The CTP Lunch Club meets every Friday at noon in the Cosman seminar room, 6C-442 (provided that there are sufficient speakers). A light lunch will be provided begining at 11:50am (usually pizza, however some other options may be explored).
The seminars are designed for graduate students and should be accessible to all students. First year students are particularly encouraged to attend so that they may learn about research being performed in the CTP. The goal is learning, and to encourage participation, the seminars will be for students only.
Email notification of the club will be sent to the ctp-all, ctp-postdocs and ctp-students email lists as appropriate. If you wish to speak, or have suggestions about speakers and/or possible workshop topics, please contact the organizers, Riccardo Abbate and Teppo Jouttenus.
Massless mediators
Gauge symmetry is a cornerstone of modern theoretical particle physics, but it differs from other symmetries in that it does not relate different physical configurations: instead, it implies that different mathematical descriptions correspond to the same physical configuration. I will briefly review how this mathematical redundancy inevitably results from an attempt to accomodate spin-1 massless particles into a Lorentz-invariant framework. I will also consider the close parallel between this and general coordinate invariance, which results from accomodating spin-2 massless particles and which leads to General Relativity (GR).
Next I will discuss the famous --but suprisingly subtle-- Weinberg-Witten theorem, which forbids massless particles with spin in relativistic theories with conserved currents and stress-energy tensors. I will explain why Yang-Mills, GR, string theory, and AdS/CFT evade the Weinberg-Witten theorem, and why the theorem implies that attempts to formulate an "emergent gravity" must abandon Minkowski spacetime as a starting point, or do away with exact Lorentz invariance for the underlying physics.Gravity duals for non relativistic conformal field theories
The AdS/CFT correspondence is the equivalence between a relativistic conformal field theory and a gravity theory (or string theory) in a higher dimensional space (AdS). More recently, there have been attempts to use this correspondence to study CFTs arising from condensed matter systems.Some systems exhibit a relativistic dispersion relations and the dynamics near a critical point of such systems is described by a relativistic conformal field theory. Most condensed matter systems are described by non-relativistic theories. Is it possible to generalize this correspondence to non-relativistic conformal field theories? There is a family of metrics which realize the Galilean symmetries as their isometries.

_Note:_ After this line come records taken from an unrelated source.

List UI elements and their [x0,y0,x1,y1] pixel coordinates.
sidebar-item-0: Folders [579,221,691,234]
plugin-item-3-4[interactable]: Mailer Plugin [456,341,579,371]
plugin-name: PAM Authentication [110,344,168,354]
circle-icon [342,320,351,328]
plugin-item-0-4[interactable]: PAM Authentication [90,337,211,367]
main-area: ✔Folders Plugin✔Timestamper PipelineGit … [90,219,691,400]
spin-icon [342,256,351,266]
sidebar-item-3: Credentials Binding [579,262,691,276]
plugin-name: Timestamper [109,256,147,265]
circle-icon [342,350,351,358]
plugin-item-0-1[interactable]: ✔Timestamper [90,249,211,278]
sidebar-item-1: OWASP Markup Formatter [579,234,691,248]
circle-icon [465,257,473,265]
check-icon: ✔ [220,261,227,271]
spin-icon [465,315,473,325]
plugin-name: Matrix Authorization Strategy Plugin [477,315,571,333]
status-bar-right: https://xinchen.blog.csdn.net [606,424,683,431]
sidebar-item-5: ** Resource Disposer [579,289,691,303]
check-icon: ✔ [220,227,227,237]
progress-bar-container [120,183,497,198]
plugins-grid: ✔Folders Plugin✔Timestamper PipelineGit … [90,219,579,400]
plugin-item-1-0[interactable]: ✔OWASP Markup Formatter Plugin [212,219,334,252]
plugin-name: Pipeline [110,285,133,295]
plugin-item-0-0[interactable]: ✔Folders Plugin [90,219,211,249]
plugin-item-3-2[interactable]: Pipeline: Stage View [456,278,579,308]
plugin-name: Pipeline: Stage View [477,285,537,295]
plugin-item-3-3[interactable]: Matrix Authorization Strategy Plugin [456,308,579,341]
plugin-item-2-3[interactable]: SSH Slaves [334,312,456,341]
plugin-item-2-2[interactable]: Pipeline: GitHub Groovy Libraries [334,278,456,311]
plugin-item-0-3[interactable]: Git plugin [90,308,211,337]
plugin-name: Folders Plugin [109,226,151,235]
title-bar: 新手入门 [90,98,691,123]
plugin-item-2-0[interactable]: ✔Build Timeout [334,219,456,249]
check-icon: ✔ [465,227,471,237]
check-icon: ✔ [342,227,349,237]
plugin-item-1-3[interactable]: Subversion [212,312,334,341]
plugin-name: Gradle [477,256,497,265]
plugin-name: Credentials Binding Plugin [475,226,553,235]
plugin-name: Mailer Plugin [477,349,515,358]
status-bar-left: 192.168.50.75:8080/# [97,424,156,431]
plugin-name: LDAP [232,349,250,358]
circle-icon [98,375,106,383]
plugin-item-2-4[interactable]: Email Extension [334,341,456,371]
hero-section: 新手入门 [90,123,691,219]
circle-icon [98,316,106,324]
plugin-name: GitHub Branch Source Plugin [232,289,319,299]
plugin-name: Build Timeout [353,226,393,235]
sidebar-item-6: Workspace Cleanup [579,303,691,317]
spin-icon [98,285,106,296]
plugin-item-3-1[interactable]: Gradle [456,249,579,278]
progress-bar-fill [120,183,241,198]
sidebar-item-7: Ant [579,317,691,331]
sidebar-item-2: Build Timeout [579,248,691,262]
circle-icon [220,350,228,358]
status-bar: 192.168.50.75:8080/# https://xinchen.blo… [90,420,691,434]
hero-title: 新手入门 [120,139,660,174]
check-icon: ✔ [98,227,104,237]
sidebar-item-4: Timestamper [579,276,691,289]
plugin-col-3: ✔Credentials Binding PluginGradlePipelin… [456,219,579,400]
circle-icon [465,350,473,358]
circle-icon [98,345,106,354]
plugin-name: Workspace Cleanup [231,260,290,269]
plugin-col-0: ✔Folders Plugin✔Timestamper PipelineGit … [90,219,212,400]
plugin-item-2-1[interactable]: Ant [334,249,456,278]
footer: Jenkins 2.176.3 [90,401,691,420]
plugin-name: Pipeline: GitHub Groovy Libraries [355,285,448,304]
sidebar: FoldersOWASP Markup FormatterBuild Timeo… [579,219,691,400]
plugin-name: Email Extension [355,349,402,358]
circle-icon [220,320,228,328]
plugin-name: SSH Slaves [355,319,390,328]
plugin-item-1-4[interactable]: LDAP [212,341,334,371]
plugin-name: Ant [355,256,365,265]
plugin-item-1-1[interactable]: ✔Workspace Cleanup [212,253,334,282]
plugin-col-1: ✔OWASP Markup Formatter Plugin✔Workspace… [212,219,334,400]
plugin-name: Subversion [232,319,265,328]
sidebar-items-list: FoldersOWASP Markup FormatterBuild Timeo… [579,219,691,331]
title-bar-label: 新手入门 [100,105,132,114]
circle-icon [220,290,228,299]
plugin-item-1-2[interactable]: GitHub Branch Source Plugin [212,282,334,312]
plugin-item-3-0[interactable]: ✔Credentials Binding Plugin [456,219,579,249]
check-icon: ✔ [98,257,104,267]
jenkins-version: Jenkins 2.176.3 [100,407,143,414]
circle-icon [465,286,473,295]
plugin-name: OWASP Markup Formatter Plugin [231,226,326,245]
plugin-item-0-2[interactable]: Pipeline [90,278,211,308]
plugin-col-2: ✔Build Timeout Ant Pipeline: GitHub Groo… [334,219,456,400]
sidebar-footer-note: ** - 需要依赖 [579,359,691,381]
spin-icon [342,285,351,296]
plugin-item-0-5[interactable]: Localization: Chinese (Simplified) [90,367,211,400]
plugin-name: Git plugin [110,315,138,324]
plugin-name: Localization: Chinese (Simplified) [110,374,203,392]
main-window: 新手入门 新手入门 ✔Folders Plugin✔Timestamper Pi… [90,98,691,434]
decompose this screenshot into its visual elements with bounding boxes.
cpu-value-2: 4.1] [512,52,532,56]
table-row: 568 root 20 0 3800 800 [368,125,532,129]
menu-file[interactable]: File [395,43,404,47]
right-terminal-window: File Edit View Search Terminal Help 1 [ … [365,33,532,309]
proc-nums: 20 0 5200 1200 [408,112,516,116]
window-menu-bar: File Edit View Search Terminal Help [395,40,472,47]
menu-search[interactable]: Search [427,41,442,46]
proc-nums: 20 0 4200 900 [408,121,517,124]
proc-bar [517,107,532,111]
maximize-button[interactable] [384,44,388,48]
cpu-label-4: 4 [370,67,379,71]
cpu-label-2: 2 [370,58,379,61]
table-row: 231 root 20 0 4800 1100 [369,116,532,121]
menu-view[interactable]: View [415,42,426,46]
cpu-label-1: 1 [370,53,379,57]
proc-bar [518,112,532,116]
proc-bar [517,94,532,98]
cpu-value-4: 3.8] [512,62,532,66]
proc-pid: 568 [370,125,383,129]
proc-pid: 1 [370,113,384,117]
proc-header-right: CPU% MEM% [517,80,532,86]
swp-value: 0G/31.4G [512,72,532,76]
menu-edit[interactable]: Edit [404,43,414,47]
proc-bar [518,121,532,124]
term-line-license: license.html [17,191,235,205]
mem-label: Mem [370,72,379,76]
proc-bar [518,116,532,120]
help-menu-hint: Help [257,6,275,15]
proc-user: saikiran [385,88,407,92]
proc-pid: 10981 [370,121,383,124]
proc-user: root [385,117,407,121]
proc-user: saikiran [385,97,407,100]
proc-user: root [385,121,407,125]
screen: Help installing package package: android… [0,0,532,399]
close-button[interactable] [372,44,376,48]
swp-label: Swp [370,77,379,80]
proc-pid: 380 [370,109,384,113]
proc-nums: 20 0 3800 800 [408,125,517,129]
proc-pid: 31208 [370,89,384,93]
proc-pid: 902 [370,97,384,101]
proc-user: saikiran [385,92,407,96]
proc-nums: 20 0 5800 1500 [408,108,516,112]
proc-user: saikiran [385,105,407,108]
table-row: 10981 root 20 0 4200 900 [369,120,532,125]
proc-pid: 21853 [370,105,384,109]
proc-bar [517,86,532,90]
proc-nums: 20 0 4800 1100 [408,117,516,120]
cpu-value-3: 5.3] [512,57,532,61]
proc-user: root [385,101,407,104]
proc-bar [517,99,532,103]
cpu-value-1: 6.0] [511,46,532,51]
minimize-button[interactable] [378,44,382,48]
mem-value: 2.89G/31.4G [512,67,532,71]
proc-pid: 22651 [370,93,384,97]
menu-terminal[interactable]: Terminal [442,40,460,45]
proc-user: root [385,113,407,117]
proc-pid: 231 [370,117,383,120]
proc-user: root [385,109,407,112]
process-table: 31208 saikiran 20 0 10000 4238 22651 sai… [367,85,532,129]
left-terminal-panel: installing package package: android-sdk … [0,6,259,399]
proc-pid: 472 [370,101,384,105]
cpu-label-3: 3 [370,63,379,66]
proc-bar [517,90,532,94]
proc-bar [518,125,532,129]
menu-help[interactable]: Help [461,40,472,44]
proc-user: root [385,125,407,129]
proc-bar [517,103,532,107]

I will present a brief review of some recent work on gravity duals of non-relativistic conformal field theories.
This talk is intended for graduate students and is based on
hep-th/0804.4053, 0804.3972, 0807.1099, 1100, 1111.Postdocs and faculty
are welcome to attend.
October 3
Eric Fitzgerald
Thermal Anti-de Sitter Space
Anti-de Sitter space has a special property that it undergoes a phase transition between a purely thermal radiation solution to an anti-de Sitter black hole solution, known as the Hawking-Page transition. This can be applied in the framework of the AdS/CFT correspondence to talk about what this thermal phase transition means for gauge theories. I will review some of the properties of anti-de Sitter space and it's thermal extensions, then discuss the Hawking-Page transition and it's CFT equivalen
October 10
Brian Swingle
Information, Entanglement, and the Wilds of Hilbert Space
This talk is motivated by the observation that, for systems with many degrees of freedom, Hilbert space is a very big place. I will explain this statement and what it has to do with physics using the concepts of information and entanglement. Along the way, we'll meet strange beasts like entanglement entropy and the "typical" quantum state. I will argue that Hilbert space has many unexplored regions, some of which may contain interesting physics. Finally, I will preview some of the new tools being developed to explore the wilds of Hilbert space.
October 17
Andrea de Simone
Eternal inflation and its oddities
I will start with a panegyric of the successes of inflation in explaining many observed features of our universe. The focus is then turned on the mechanism of eternal inflation, which suggests that our universe is only one among an infinite number of "bubble universes". I will discuss the ambiguity of extracting predictions in this setup and a possible solution. Some oddities of the multiverse picture, like the appearence of "Boltzmann Brains", will also be presented.
October 24
Yusuke Nishida
Nonrelativistic conformal field theories in cold atoms
I will give an introduction to physics studied in cold atoms and discuss some interesting aspects. Spin-1/2 fermions with point-like interaction fine-tuned to the infinite scattering length (fermions at unitarity) can be realized in cold atom experiments and is described by a nonrelativistic conformal field theory. I will show that there is a correspondence between scaling dimensions of primary operators and energy eigenvalues in a harmonic potential. I will give an example by computing scaling dimensions of a two-body composite operator.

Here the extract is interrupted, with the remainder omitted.